Since my last post I have been crazy! Things have been so busy here:
Monday to Friday I am at the Maetaman Elephant camp, just north of Chiang Mai in Thailand. I wake up at 5:30AM, get dressed, grab my things (broom, gloves, and sccrub brush), walk to my elephant and wait for my Mahout (elephant trainer, every elephant has their own), pick up elephant poop, sweep the grass from their home, ride them down to the river, scrub them clean in the river, and ride them back home. After this we go home and shower, make and eat breakfast, and go to work until lunch time. Work includes working in the show selling elephant paintings and sweeping out the elephant enclosures; or helping out in the kitchen peeling potatoes, cucumbers and packing vitamins for the elephants and feed them their vitamins. Have lunch-we eat the same thing every day for lunch. Lunch is buffet style complete with rice, yellow curry, sweet and sour chicken, cooked vegetables, fried chicken wings, chicken potato soup, a noodle dish, watermelon, and some fresh salad vegetables. After lunch we have a couple hours free to do something if we do not have to go into the jungle, then we bathe our elephants again at 4:00PM, have supper at 6 and I am usually in bed around 9, if not before.
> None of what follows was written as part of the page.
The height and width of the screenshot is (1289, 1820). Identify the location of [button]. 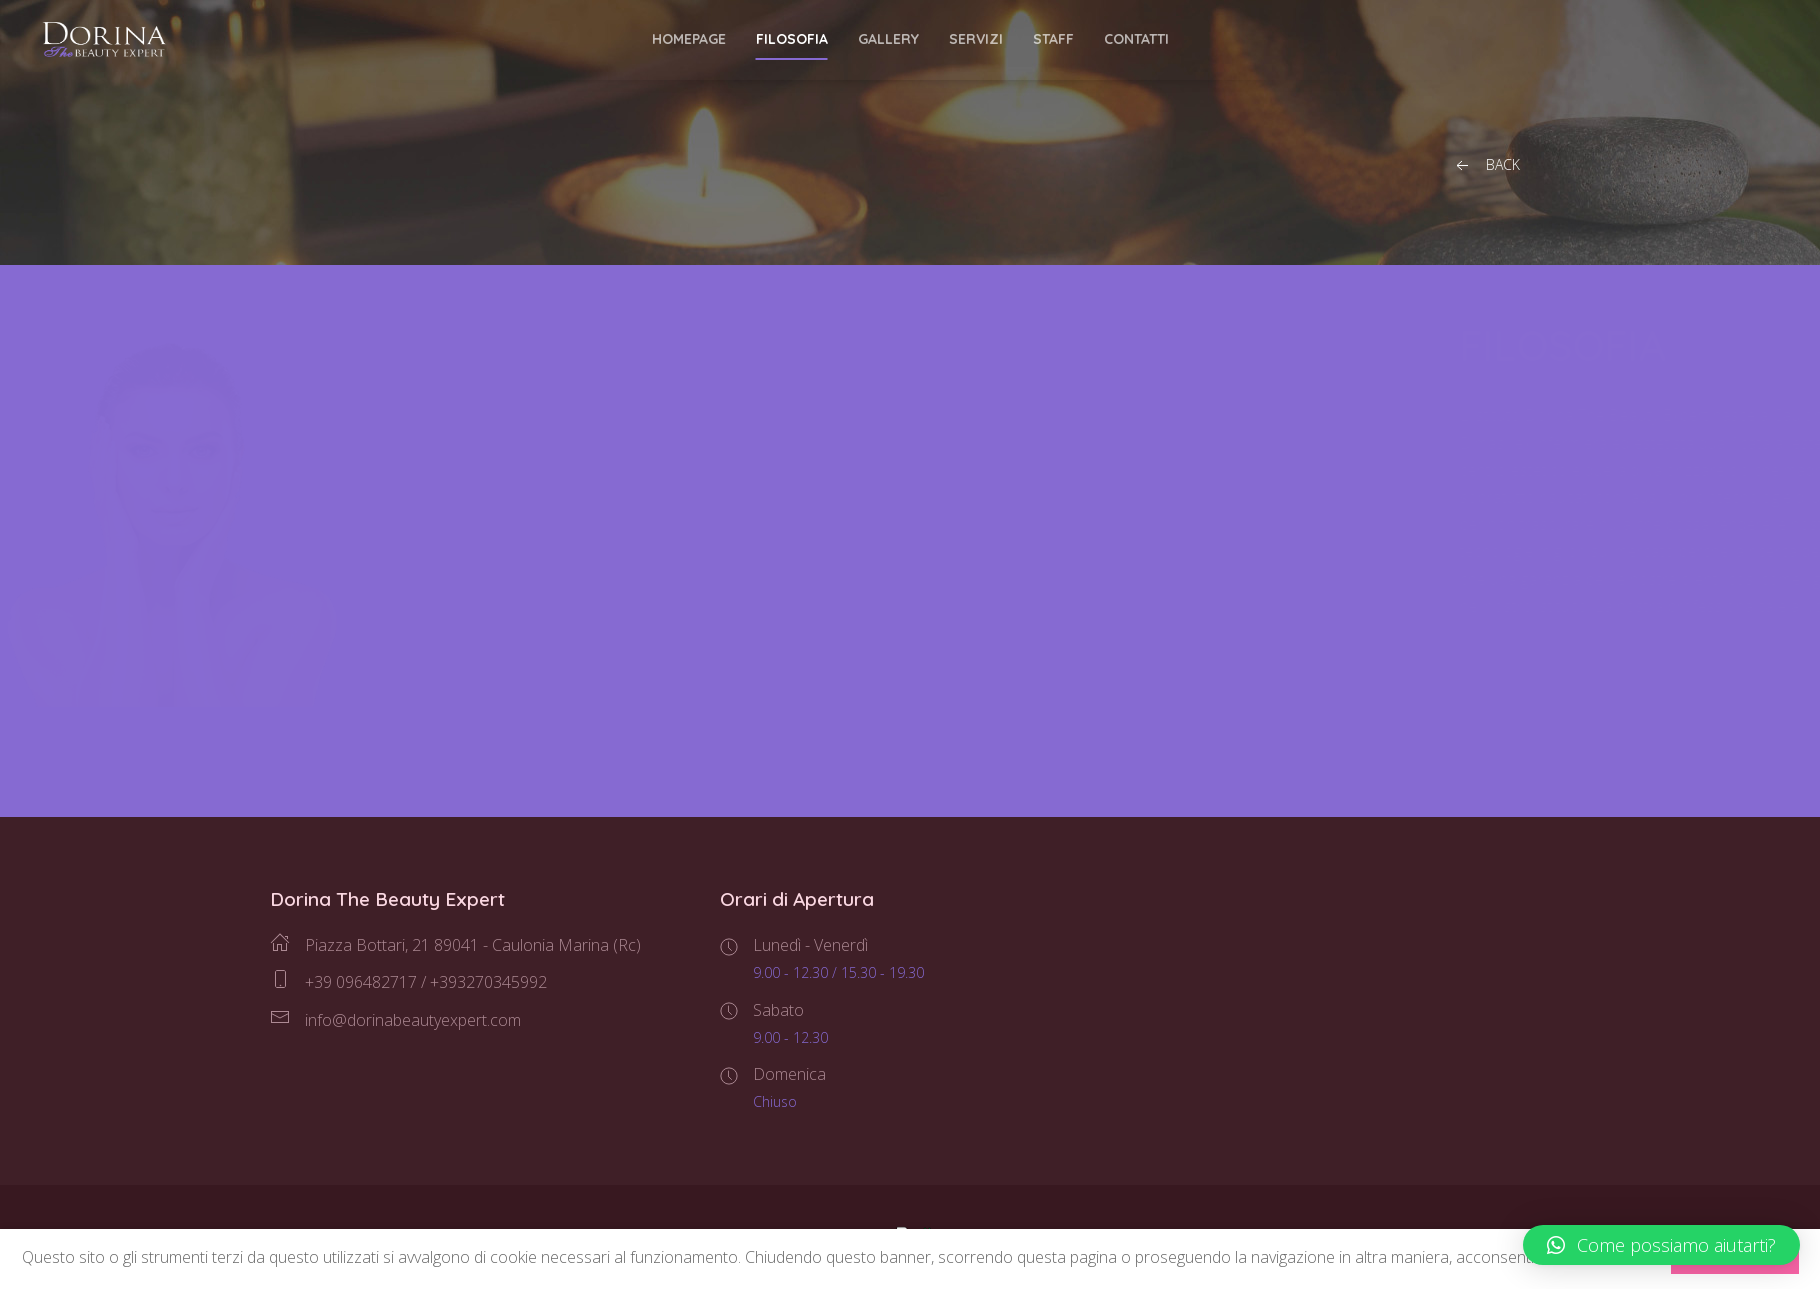 (1661, 1245).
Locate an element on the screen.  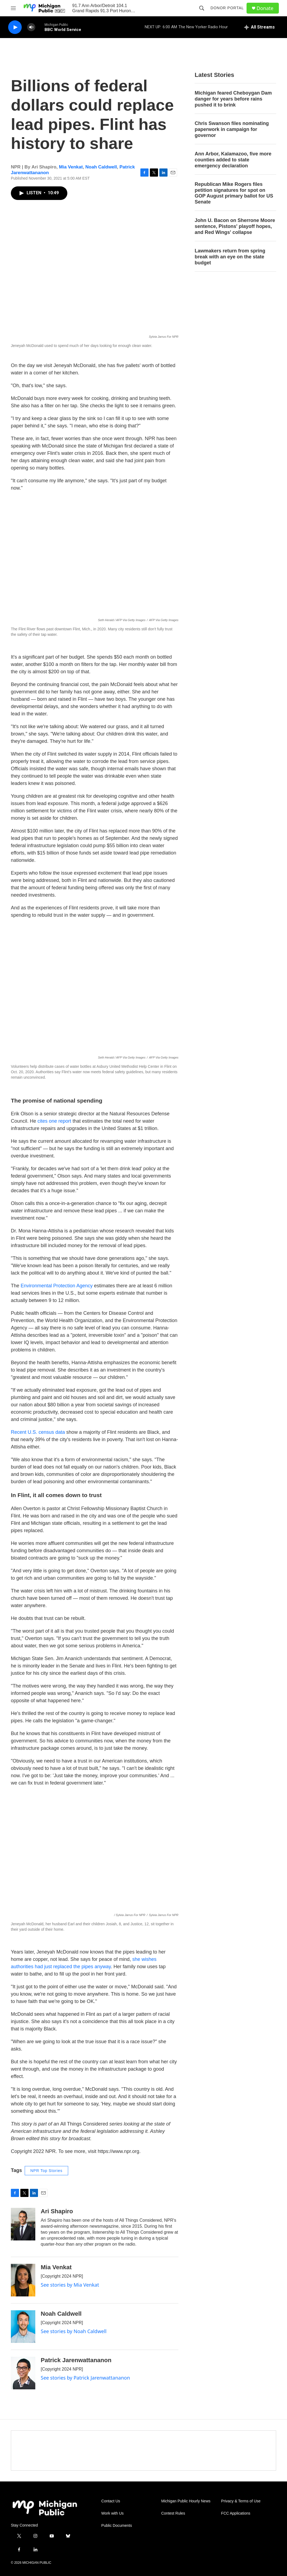 Lawmakers return from spring break with an eye on the state budget is located at coordinates (230, 256).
The view from my window-this is Imboon trying to steal some grass from another elephant. Love Imboon-she is so cute! 

This is another view from my window-this is also the elephant that I get to work with. Ernie. She is amazing! 

Getting up onto my elephant had gotten easier with time. I am more confident about it. a Few things I have learned about my elephant:
Ernie is HER name, she has ants in her pants - cant sit still for bath time, she is playful, doesn't like to always listen, and is always hungry.
Ernie is very sweet and swy (Thai for pretty), she is smart (she can play harmonica) and I like her.

A trail of coconuts

Elephant poop: I call it coconuts, because it is about the same size of a coconut. Actually like a coconut but with grass strewn through it. My mahoot and I usually count the elephant poops when we pick them up, we don't have much else to talk about, my Thai skills allow my to ask how someone is (and I wouldn't know what they were saying unless they say that they are doing good), and to ask their name, along with a couple words now. My mahouts English skills, I am not sure of. He doesn't say much in English.

My mahout is named Suway (spelling?) not Woolan, and I, which is what I have been calling him. I started calling him this when another Mahout (Dun) told me to say Woolan po ba ba - I thought he was saying that Woolan was poo ba ba. Ba is Thai for crazy, later I found out that it meant totally crazy. Tonight I was speaking with Jin, our volunteer coordinator here at the camp. He said that my mahout is not named "woolan", his name is Suwy. Woolan is a word that I was not even pronouncing correctly, it was "louwan" and that means "bonehead". I guess it is good that I did not often call him by what I thought his name was since I learned it. Of course I would be the one to call my mahout bonehead for two weeks.